After Purifoy, we drove to the Integratron for a friend's wedding. The wedding was full of more laughter than most other weddings I've been to, where it seems like laughing is against the law. Also there was a tiny perfect cowboy with blonde hair who wandered from lap to lap in the congregation as we sat on the floor, piling over onto people's legs and grinning a wonderful gap-toothed grin. It was COLD that night. But we slept in tents anyway.
The next day, we drove to: the Desert Christ Park, Bombay Beach, the Salton Sea, Salvation Mountain, and the Slabs. As we were driving to the Slabs, Mom said, out of nowhere, "This is like the moths and rust tour!" And it was. We drove past so much strange desert art, slowly collapsing, made by strange desert people, who were also slowly collapsing. We found houses made of driftwood, and trailers half-buried, encased in glistening salt crystals...an entire abandoned record collection in what used to be someone's living room, solidified into rock by the sun. We spoke to Leonard about how God spoke to him an told him to build a monument to Jesus with his bare hands and adobe; he makes the flowers by splatting on extra adobe and then pushing his fist into it. We spoke to Dan, the guy who built the Slabs LIbrary with it's librarian, Rosalie, and carefully weighted the doors with cans of dirt so they would swing shut. "The gas station in Niland has free water," he offered us, and when we stopped there to fill our gas tank on the way back to LA, we saw someone in a pickup with two 50-gallon drums pull up to the water spigot.
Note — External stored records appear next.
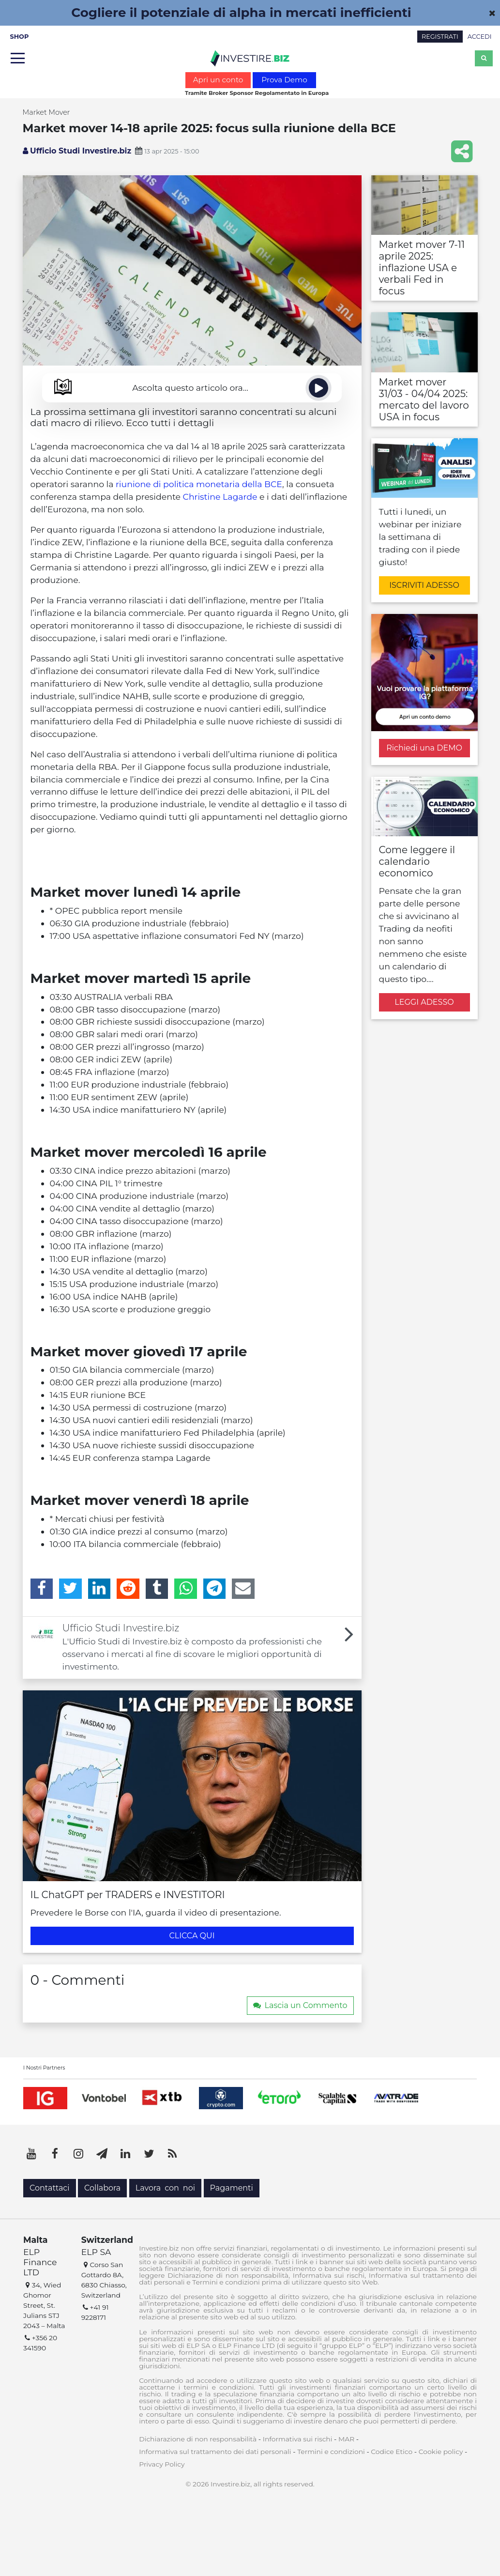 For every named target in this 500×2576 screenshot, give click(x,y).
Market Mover (46, 112)
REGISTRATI (440, 36)
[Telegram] (214, 1589)
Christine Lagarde (220, 496)
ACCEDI (480, 36)
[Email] (243, 1589)
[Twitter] (70, 1589)
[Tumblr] (157, 1589)
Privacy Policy (161, 2464)
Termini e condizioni (331, 2451)
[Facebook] (41, 1589)
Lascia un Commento (300, 2005)
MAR (346, 2439)
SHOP (19, 36)
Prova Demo (284, 79)
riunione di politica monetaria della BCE (199, 484)
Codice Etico (391, 2451)
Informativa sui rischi (298, 2439)
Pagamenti (231, 2188)
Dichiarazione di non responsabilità (198, 2439)
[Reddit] (128, 1589)
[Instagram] (78, 2153)
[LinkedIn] (99, 1589)
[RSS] (172, 2153)
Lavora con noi (165, 2188)
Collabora (102, 2188)
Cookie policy (441, 2451)
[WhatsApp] (185, 1589)
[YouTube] (31, 2153)
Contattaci (50, 2188)
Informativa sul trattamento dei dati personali (215, 2451) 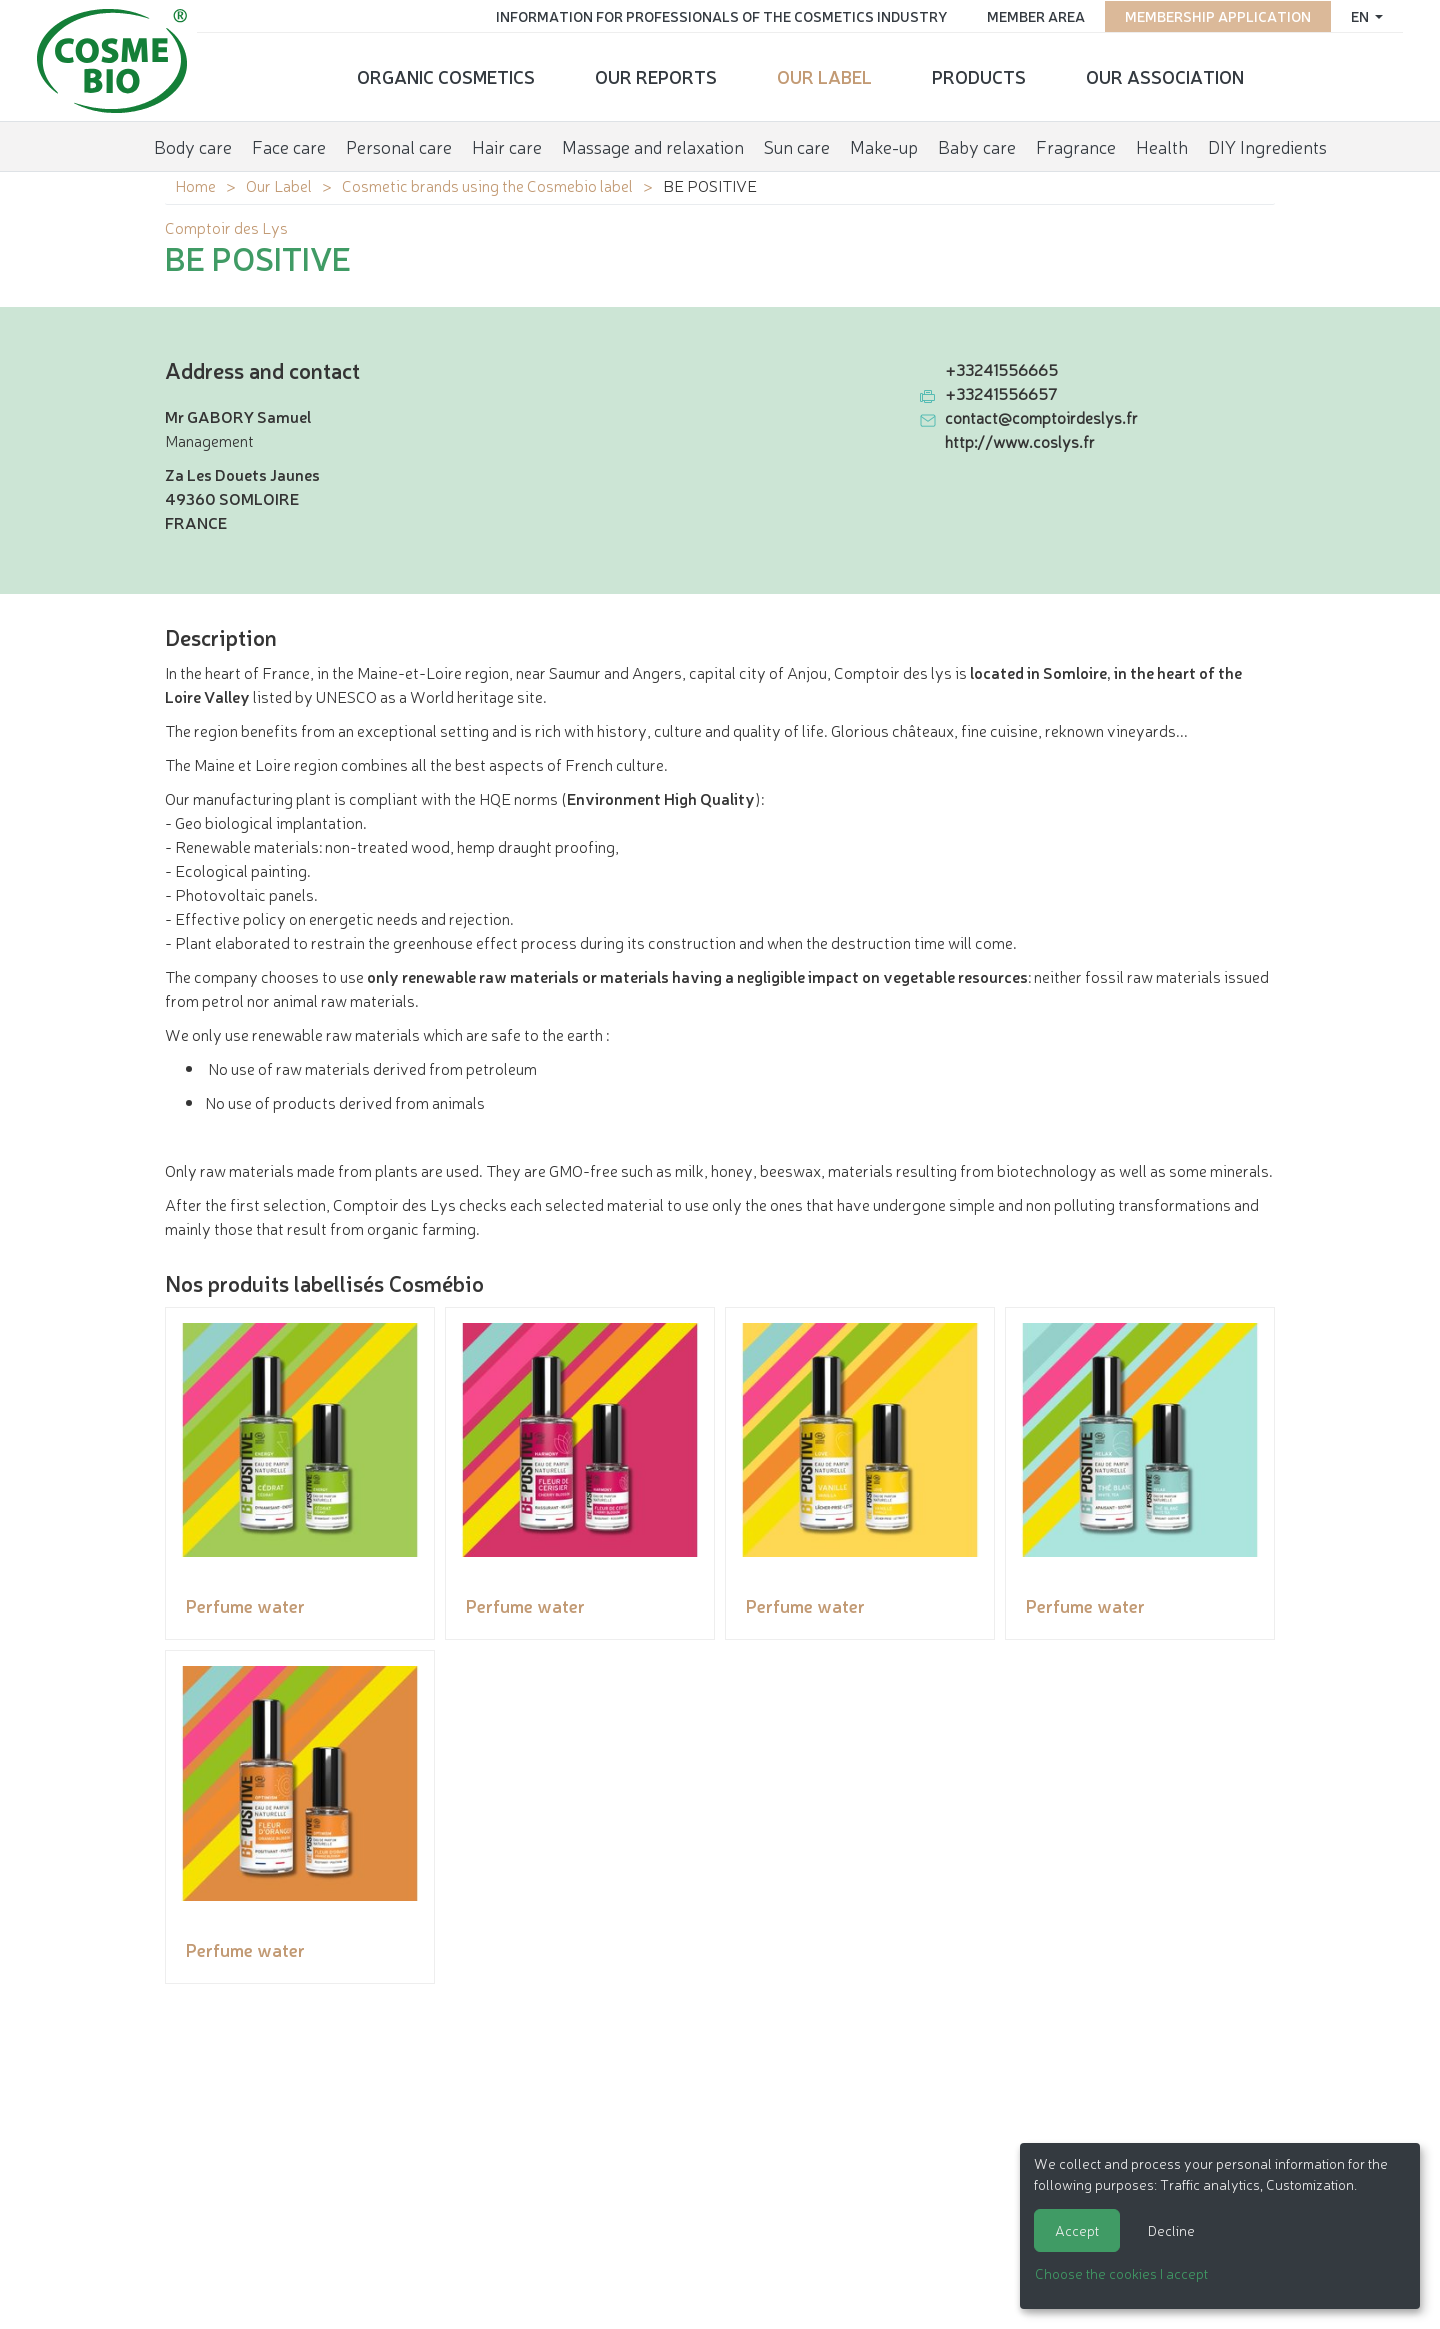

I know where I want to go, and it is not a city; it is the desert, and it is a free paradise where everything is swept with dust, and it reaches 125 degrees on summer nights, but you can sleep under a tree in a library you have built for yourself. I'm going to go be the resident dance teacher and therapist for the Slabs and no-one can stop me; one day you'll look up and I just won't be there. My only forwarding address will be "Niland, CA" and when you come looking, just like that, I'll be covered with salt, hardened by sun, into something strange and new and happy.